2005. Ano 2 . Edição 7 - 1/2/2005
por Paulo Roberto de Almeida

Em geral, deve-se desconfiar das obras puramente acadêmicas - isto é, de autores universitários em tempo integral - que trazem como objeto o tema central que dá título a este livro, o "poder americano", ainda mais quando ele pertence, como é o caso, a uma coleção que se identifica como "Zero à Esquerda". Poder-se-ia esperar um conjunto de diatribes contra o império e a dominação global dos EUA, em nada condizente com uma análise séria que a atual situação de hegemonia da "hiperpotência" requer em benefício de todos os interessados nas origens e na dinâmica desta situação absolutamente única na história da humanidade. Esta coletânea constitui, porém, uma agradável surpresa. Os trabalhos passam longe da crítica apaixonada ou do simplismo econômico. Aqui e ali permeia algum ressentimento contra a situação periférica ou dominada da América Latina, resultado de velhas teorias conspiratórias sobre a "concentração do poder econômico e militar", mas o conjunto de ensaios revela que os autores não se contentaram com a visão acadêmica tradicional.

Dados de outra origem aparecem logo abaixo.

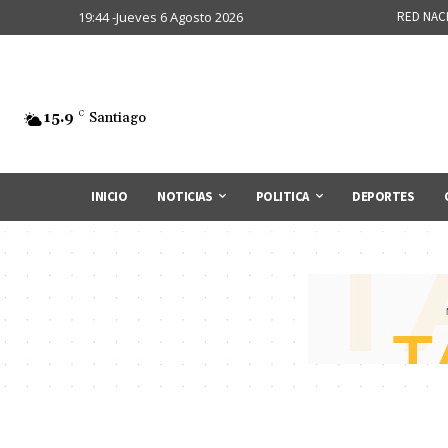
19:44 -Jueves 6 Agosto 2026
RED NAC
15.9
C
Santiago
INICIO
NOTICIAS
POLITICA
DEPORTES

Se fôssemos parafrasear Lênin, poderíamos dizer que a atual Pax Americana é a Pax Britannica mais as tecnologias de informação, mas é evidente que o poder global não se explica apenas pelo domínio tecnológico ou militar. Um dos autores acredita que o poder tecnológico americano pode ser visto como um empreendimento militar: ele retoma a noção de "complexo militar-industrial-acadêmico" para explicar as razões do sucesso americano desde meados do século XX.
Os acadêmicos de esquerda têm certa dificuldade em aceitar que o atual poderio americano não deriva de uma simples concentração de poder econômico, financeiro ou tecnológico no último meio século, aquilo que os antigos marxistas chamavam de "capital monopolista internacional". Ele é o resultado da professorinha de aldeia, do self-rule, da Justiça rápida e transparente, dos mercados livres e do Estado mantido semimanietado pela liberdade de iniciativa. Em poucas palavras, educação universal, instituições sólidas e liberdade econômica constituem o segredo do poder americano, mas isso não é novidade, já tem mais de dois séculos.
Os dois textos iniciais do organizador trazem uma visão histórica sobre a formação e a expansão do poder global e do poder especificamente americano. Os demais ensaios cobrem a fase contemporânea, grosso modo, as duas últimas décadas, que coincidiram com a "indústria do declinismo" e com a brilhante retomada do crescimento da "nova Roma" e suas projeções planetárias. Um trabalho de Franklin Serrano sobre a política macroeconômica no pós-guerra compõe uma revisão útil sobre as várias etapas daquela política, desde sua fase tipicamente keynesiana até as orientações recentes de corte mais liberal-hayekiano. José Carlos Souza Braga e Marco Antonio Macedo Cintra tratam da atual "folia financeira". Começam reconhecendo que a "financeirização" tem sólidas bases técnico-econômicas, mas terminam por ratificar a visão dicotômica sobre a tensão entre produtivismo e financeirização, entre o enriquecimento e a exclusão social, entre o desenvolvimento e o subdesenvolvimento. Dois outros ensaios abordam o petróleo e as telecomunicações como sustentáculos do poder global dos EUA, com a reafirmada tendência à centralização estrutural e à junção do poder político e do capital.
Um último ensaio, de Gabriel Palma, da Universidade de Cambridge, traz uma interessante análise sobre o papel do Japão e dos EUA nos processos de inserção comercial internacional dos emergentes asiáticos e dos países da América Latina. Teríamos aí casos de "gansos voadores" e de "patos mancos", com desempenhos diversos nos mercados, o que explica as trajetórias diferentes de desenvolvimento econômico e social. A posição relativa da América Latina ficou para trás em função de um desempenho notoriamente inferior, resultante sobretudo à baixa inserção no comércio internacional.
Trata-se, certamente, do melhor estudo deste livro, empiricamente embasado e solidamente apoiado nas mais recentes elaborações conceituais da ciência econômica. No conjunto, o livro vale o investimento, pois o retorno em capital intelectual é superior às poucas digressões academicistas esparsas em alguns capítulos.